1. >> blotter
  2. >> The Blotter January 15 2003

The Blotter January 15 2003

Security guards at Philips Arena called police for help in removing a man. The man, a 19-year-old from Tybee Island, was extremely drunk and naked. He went to jail.

On Sunset Avenue, a 47-year-old man argued with two women. During the spat, a bottle struck his face, causing a cut. One woman, age 31, said she was dancing with the man when he defecated on himself. She said the other woman got upset and tossed a bottle at him. The man didn’t want to press charges.

On New Year’s Eve, an officer got a call about shots fired at the home of a 67-year-old woman on Santa Fe Trail. The officer found a man passed out on the woman’s front porch. The woman said she didn’t know the man. The man had a “very strong aroma” of alcohol. The man woke up and the officer stood him up. In his back pocket was a handgun, which smelled of gunpowder and contained six spent shell-casings in the gun cylinder. The man said, “That’s my gun, what the fuck are you doing with my gun, it’s the new year and I’m celebrating. ... I do like everyone else does, I was shooting my gun. I paid $120 for it. ... I just drank three pints of Jack Daniel’s and I’m having a fuckin’ good time.” The man, age 54, went to jail.

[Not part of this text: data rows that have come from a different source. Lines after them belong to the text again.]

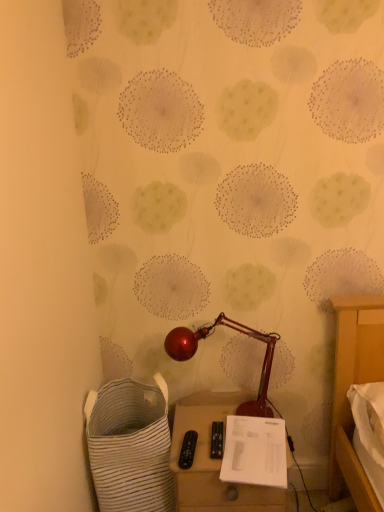 In order to face shiny metallic lamp at center, should I rotate leftwards or rightwards?

Turn right by 3.977 degrees to look at shiny metallic lamp at center.

This screenshot has width=384, height=512. Describe the element at coordinates (130, 446) in the screenshot. I see `white striped fabric laundry basket at lower left` at that location.

Describe the element at coordinates (213, 460) in the screenshot. The image size is (384, 512). I see `matte beige side table at lower center` at that location.

What do you see at coordinates (255, 451) in the screenshot? I see `white paper at lower center` at bounding box center [255, 451].

Identify the location of shiny metallic lamp at center. This screenshot has height=512, width=384. (238, 331).

Consider the image. Could you measure the distance between white striped fabric laundry basket at lower left and matte beige side table at lower center?

A distance of 7.20 inches exists between white striped fabric laundry basket at lower left and matte beige side table at lower center.

Is white striped fabric laundry basket at lower left shorter than matte beige side table at lower center?

No, white striped fabric laundry basket at lower left is not shorter than matte beige side table at lower center.

Which is behind, point (141, 504) or point (182, 417)?

Point (182, 417)

Are shiny metallic lamp at center and white striped fabric laundry basket at lower left located far from each other?

No, there isn't a large distance between shiny metallic lamp at center and white striped fabric laundry basket at lower left.

From the image's perspective, which object appears higher, shiny metallic lamp at center or white striped fabric laundry basket at lower left?

shiny metallic lamp at center, from the image's perspective.

Considering the positions of objects shiny metallic lamp at center and white striped fabric laundry basket at lower left in the image provided, who is more to the left, shiny metallic lamp at center or white striped fabric laundry basket at lower left?

white striped fabric laundry basket at lower left.

Between point (261, 415) and point (154, 475), which one is positioned behind?

Point (261, 415)

Which of these two, shiny metallic lamp at center or white paper at lower center, is thinner?

shiny metallic lamp at center is thinner.

Considering the positions of objects shiny metallic lamp at center and white paper at lower center in the image provided, who is more to the right, shiny metallic lamp at center or white paper at lower center?

From the viewer's perspective, white paper at lower center appears more on the right side.

Which of these two, shiny metallic lamp at center or white paper at lower center, is bigger?

Bigger between the two is shiny metallic lamp at center.

Is shiny metallic lamp at center taller or shorter than white paper at lower center?

shiny metallic lamp at center is taller than white paper at lower center.

Based on their positions, is matte beige side table at lower center located to the left or right of white striped fabric laundry basket at lower left?

Clearly, matte beige side table at lower center is on the right of white striped fabric laundry basket at lower left in the image.

From the image's perspective, relative to white striped fabric laundry basket at lower left, is matte beige side table at lower center above or below?

matte beige side table at lower center is situated lower than white striped fabric laundry basket at lower left in the image.

Between matte beige side table at lower center and white striped fabric laundry basket at lower left, which one has more height?

white striped fabric laundry basket at lower left is taller.

Looking at the image, does matte beige side table at lower center seem bigger or smaller compared to white striped fabric laundry basket at lower left?

In the image, matte beige side table at lower center appears to be smaller than white striped fabric laundry basket at lower left.

Do you think matte beige side table at lower center is within white paper at lower center, or outside of it?

The correct answer is: outside.

From the image's perspective, is matte beige side table at lower center on top of white paper at lower center?

No, from the image's perspective, matte beige side table at lower center is not above white paper at lower center.

Based on the photo, considering the sizes of objects matte beige side table at lower center and white paper at lower center in the image provided, who is shorter, matte beige side table at lower center or white paper at lower center?

Standing shorter between the two is white paper at lower center.

Where is `laundry basket that is under the white paper at lower center (from a real-world perspective)`? laundry basket that is under the white paper at lower center (from a real-world perspective) is located at coordinates (130, 446).

From the image's perspective, which one is positioned lower, white paper at lower center or white striped fabric laundry basket at lower left?

From the image's view, white striped fabric laundry basket at lower left is below.

Is white paper at lower center at the right side of white striped fabric laundry basket at lower left?

Yes.

Is white paper at lower center aimed at white striped fabric laundry basket at lower left?

No, white paper at lower center does not turn towards white striped fabric laundry basket at lower left.

Based on their positions, is shiny metallic lamp at center located to the left or right of matte beige side table at lower center?

Based on their positions, shiny metallic lamp at center is located to the left of matte beige side table at lower center.

Find the location of a particular element. Image resolution: width=384 pixels, height=512 pixels. lamp positioned vertically above the matte beige side table at lower center (from a real-world perspective) is located at coordinates (238, 331).

Is shiny metallic lamp at center beside matte beige side table at lower center?

No, shiny metallic lamp at center is not making contact with matte beige side table at lower center.

From the image's perspective, does shiny metallic lamp at center appear higher than matte beige side table at lower center?

Indeed, from the image's perspective, shiny metallic lamp at center is shown above matte beige side table at lower center.

This screenshot has height=512, width=384. Identify the location of furniture that appears behind the white striped fabric laundry basket at lower left. (213, 460).

The height and width of the screenshot is (512, 384). What are the coordinates of `lamp on the right of white striped fabric laundry basket at lower left` in the screenshot? It's located at (238, 331).

Looking at the image, which one is located closer to white striped fabric laundry basket at lower left, white paper at lower center or shiny metallic lamp at center?

white paper at lower center is closer to white striped fabric laundry basket at lower left.

In the scene shown: Based on their spatial positions, is shiny metallic lamp at center or white striped fabric laundry basket at lower left closer to white paper at lower center?

Based on the image, shiny metallic lamp at center appears to be nearer to white paper at lower center.

Based on their spatial positions, is shiny metallic lamp at center or white paper at lower center closer to white striped fabric laundry basket at lower left?

Based on the image, white paper at lower center appears to be nearer to white striped fabric laundry basket at lower left.

In the scene shown: Considering their positions, is white paper at lower center positioned further to matte beige side table at lower center than white striped fabric laundry basket at lower left?

The object further to matte beige side table at lower center is white striped fabric laundry basket at lower left.

From the image, which object appears to be farther from shiny metallic lamp at center, white striped fabric laundry basket at lower left or white paper at lower center?

white striped fabric laundry basket at lower left is further to shiny metallic lamp at center.

Based on their spatial positions, is shiny metallic lamp at center or white paper at lower center further from matte beige side table at lower center?

Based on the image, shiny metallic lamp at center appears to be further to matte beige side table at lower center.

When comparing their distances from shiny metallic lamp at center, does white striped fabric laundry basket at lower left or matte beige side table at lower center seem further?

white striped fabric laundry basket at lower left lies further to shiny metallic lamp at center than the other object.

From the image, which object appears to be nearer to matte beige side table at lower center, white striped fabric laundry basket at lower left or shiny metallic lamp at center?

white striped fabric laundry basket at lower left lies closer to matte beige side table at lower center than the other object.

What are the coordinates of `laundry basket between shiny metallic lamp at center and matte beige side table at lower center in the vertical direction` in the screenshot? It's located at (130, 446).

Find the location of a particular element. lamp between white striped fabric laundry basket at lower left and white paper at lower center from left to right is located at coordinates (238, 331).

Image resolution: width=384 pixels, height=512 pixels. What are the coordinates of `furniture situated between white striped fabric laundry basket at lower left and white paper at lower center from left to right` in the screenshot? It's located at (213, 460).

Where is `notepad between shiny metallic lamp at center and matte beige side table at lower center from top to bottom`? Image resolution: width=384 pixels, height=512 pixels. notepad between shiny metallic lamp at center and matte beige side table at lower center from top to bottom is located at coordinates point(255,451).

On Habersham Road, a 27-year-old man and a 22-year-old woman were riding home from a club. They argued, and then the woman wanted out of the car. The man refused to let her out. She opened the door, so he stopped the car. She got out and started to walk away. He grabbed her waist and tried to get her back in the car. He hit her forehead with his fist. Police arrived. According to the officer, the man said that he didn’t mean to hurt the woman, “but where he is from, he has to take care of the females that are in his control.” The man went to jail.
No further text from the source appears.